Tongue Tie and Lip Tie
Though not dangerous, tongue and lip ties can cause some complications
What is Tongue Tie and Lip Tie?
There are thin bands of tissue that connect the upper lip to the upper gums, lower lip to the lower gums, and tongue to the base of the mouth. These bands of tissue are called frenulums. Sometimes, this tissue may be too thick or stiff, preventing the free movement of the lips and tongue. This condition is called a lip tie or tongue tie.
Tongue ties are more common than lip ties, though there is a possibility that both conditions are genetic. These conditions are generally harmless, but may cause difficulties with babies when trying to breastfeed due to the lack of mobility in their lips or tongue. Similarly, the restriction in movement may cause additional difficulty when trying to eat from a spoon.

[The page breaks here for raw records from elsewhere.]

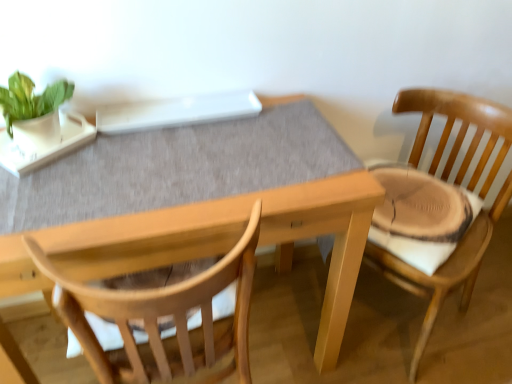 Describe the element at coordinates (459, 130) in the screenshot. The height and width of the screenshot is (384, 512). I see `wooden chair at right` at that location.

Image resolution: width=512 pixels, height=384 pixels. What do you see at coordinates (33, 111) in the screenshot?
I see `green matte plant at upper left` at bounding box center [33, 111].

Identify the location of wooden table at center. Image resolution: width=512 pixels, height=384 pixels. (234, 239).

Is wooden table at center next to green matte plant at upper left?

No, wooden table at center is not in contact with green matte plant at upper left.

From the picture: Considering the relative sizes of wooden table at center and green matte plant at upper left in the image provided, is wooden table at center taller than green matte plant at upper left?

Yes.

From the image's perspective, is wooden table at center above or below green matte plant at upper left?

Based on their image positions, wooden table at center is located beneath green matte plant at upper left.

Which object is thinner, wooden chair at right or green matte plant at upper left?

green matte plant at upper left is thinner.

Are wooden chair at right and green matte plant at upper left making contact?

wooden chair at right and green matte plant at upper left are clearly separated.

Looking at the image, does wooden chair at right seem bigger or smaller compared to green matte plant at upper left?

In the image, wooden chair at right appears to be larger than green matte plant at upper left.

Is wooden chair at right in front of or behind wooden table at center in the image?

Clearly, wooden chair at right is behind wooden table at center.

Considering the relative sizes of wooden chair at right and wooden table at center in the image provided, is wooden chair at right smaller than wooden table at center?

Yes, wooden chair at right is smaller than wooden table at center.

Considering the positions of objects wooden chair at right and wooden table at center in the image provided, who is more to the right, wooden chair at right or wooden table at center?

wooden chair at right is more to the right.

From the image's perspective, which one is positioned higher, wooden chair at right or wooden table at center?

wooden chair at right, from the image's perspective.

From the image's perspective, does green matte plant at upper left appear higher than wooden table at center?

Yes.

From a real-world perspective, does green matte plant at upper left stand above wooden table at center?

Yes, from a real-world perspective, green matte plant at upper left is over wooden table at center

Is green matte plant at upper left touching wooden table at center?

No, green matte plant at upper left is not beside wooden table at center.

Could you tell me if green matte plant at upper left is turned towards wooden table at center?

No.

Are wooden table at center and wooden chair at right far apart?

wooden table at center is near wooden chair at right, not far away.

Is wooden table at center inside or outside of wooden chair at right?

wooden table at center lies outside wooden chair at right.

Considering the relative sizes of wooden table at center and wooden chair at right in the image provided, is wooden table at center shorter than wooden chair at right?

Indeed, wooden table at center has a lesser height compared to wooden chair at right.

Is wooden chair at right at the back of wooden table at center?

No, wooden table at center's orientation is not away from wooden chair at right.

Does green matte plant at upper left have a larger size compared to wooden chair at right?

Incorrect, green matte plant at upper left is not larger than wooden chair at right.

Which object is thinner, green matte plant at upper left or wooden chair at right?

With smaller width is green matte plant at upper left.

What's the angular difference between green matte plant at upper left and wooden chair at right's facing directions?

95.5 degrees.

Locate an element on the screen. The height and width of the screenshot is (384, 512). table on the right of green matte plant at upper left is located at coordinates (234, 239).

Where is `chair in front of the green matte plant at upper left`? This screenshot has width=512, height=384. chair in front of the green matte plant at upper left is located at coordinates (459, 130).

Considering their positions, is wooden chair at right positioned further to wooden table at center than green matte plant at upper left?

Among the two, green matte plant at upper left is located further to wooden table at center.

Considering their positions, is wooden chair at right positioned closer to green matte plant at upper left than wooden table at center?

wooden table at center lies closer to green matte plant at upper left than the other object.

Based on their spatial positions, is green matte plant at upper left or wooden chair at right further from wooden table at center?

green matte plant at upper left lies further to wooden table at center than the other object.

Considering their positions, is wooden table at center positioned closer to wooden chair at right than green matte plant at upper left?

wooden table at center is closer to wooden chair at right.

Based on their spatial positions, is green matte plant at upper left or wooden table at center closer to wooden chair at right?

The object closer to wooden chair at right is wooden table at center.

Considering their positions, is wooden table at center positioned closer to green matte plant at upper left than wooden chair at right?

wooden table at center lies closer to green matte plant at upper left than the other object.

The width and height of the screenshot is (512, 384). In order to click on table located between green matte plant at upper left and wooden chair at right in the left-right direction in this screenshot , I will do `click(234, 239)`. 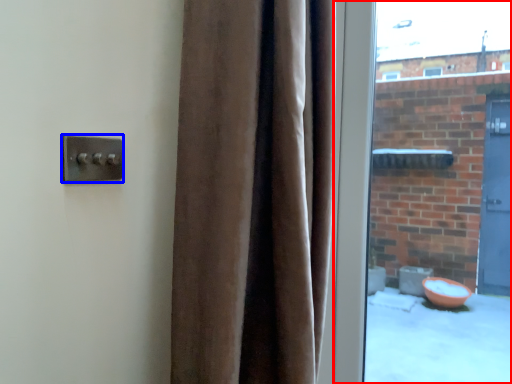 Question: Which object is closer to the camera taking this photo, window (highlighted by a red box) or door handle (highlighted by a blue box)?

Choices:
 (A) window
 (B) door handle

Answer: (B) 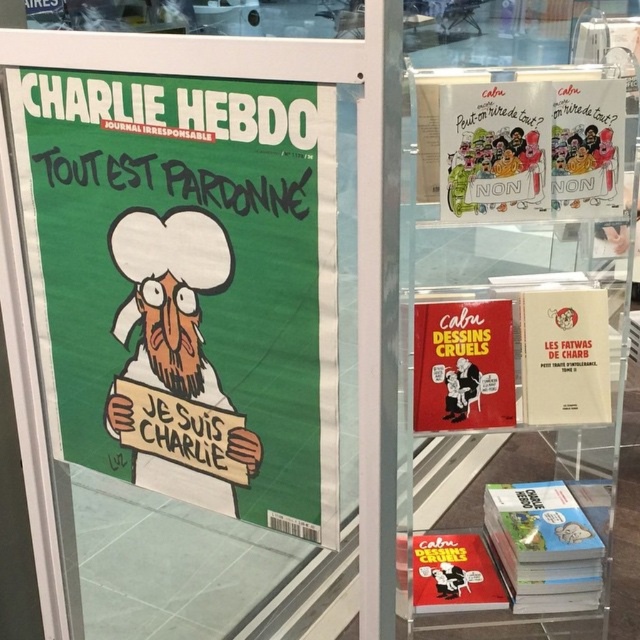 You are an art curator examining the display case. You need to place a protective cover over the red matte book at center and the matte red book at lower center. Which book should you cover first if you want to start with the one closer to you?

You should cover the red matte book at center first because it is closer to the viewer than the matte red book at lower center.

You are organizing a library shelf and have two books to place. The red matte book at center and the matte red book at lower center. Which one is taller?

The red matte book at center is taller than the matte red book at lower center.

Symptoms of Tongue Tie and Lip Tie
The most common indications of a lip tie is difficulty with breastfeeding:
- difficulty latching
- difficulty breathing while nursing
- becoming fatigued or falling asleep often during feeding
- making clicking noises while nursing
- the desire for constant feeding/never seems full
- colic
- slow or noticeable lack of weight gain
With feeding difficulties due to a tongue or lip tie, babies don't typically get as much milk as they would otherwise get, so a nursing mother may notice:
- pain during or after nursing
- engorged breasts, even after feeding
- mastitis, or blocked milk ducts
- fatigue from the constant nursing as the baby never seems to be full
Treatment for Ties
Babies who have difficulties nursing should have a feeding evaluation to determine the cause. If the doctor determines that a tongue or lip tie is to blame, they can determine the severity of the condition and develop a treatment plan.
Level 1 and Level 2 ties are typically left alone, though the mother may be taught some therapy techniques that should be used to loosen the tie.
More severe Level 3 and Level 4 ties may require a procedure called a Frenectomy. This procedure, which neatly severs the problematic tissue, causes very little pain or discomfort to the baby and can often be done right in the pediatrician's or pediatric dentist's office (depending on the child's age) without anesthesia.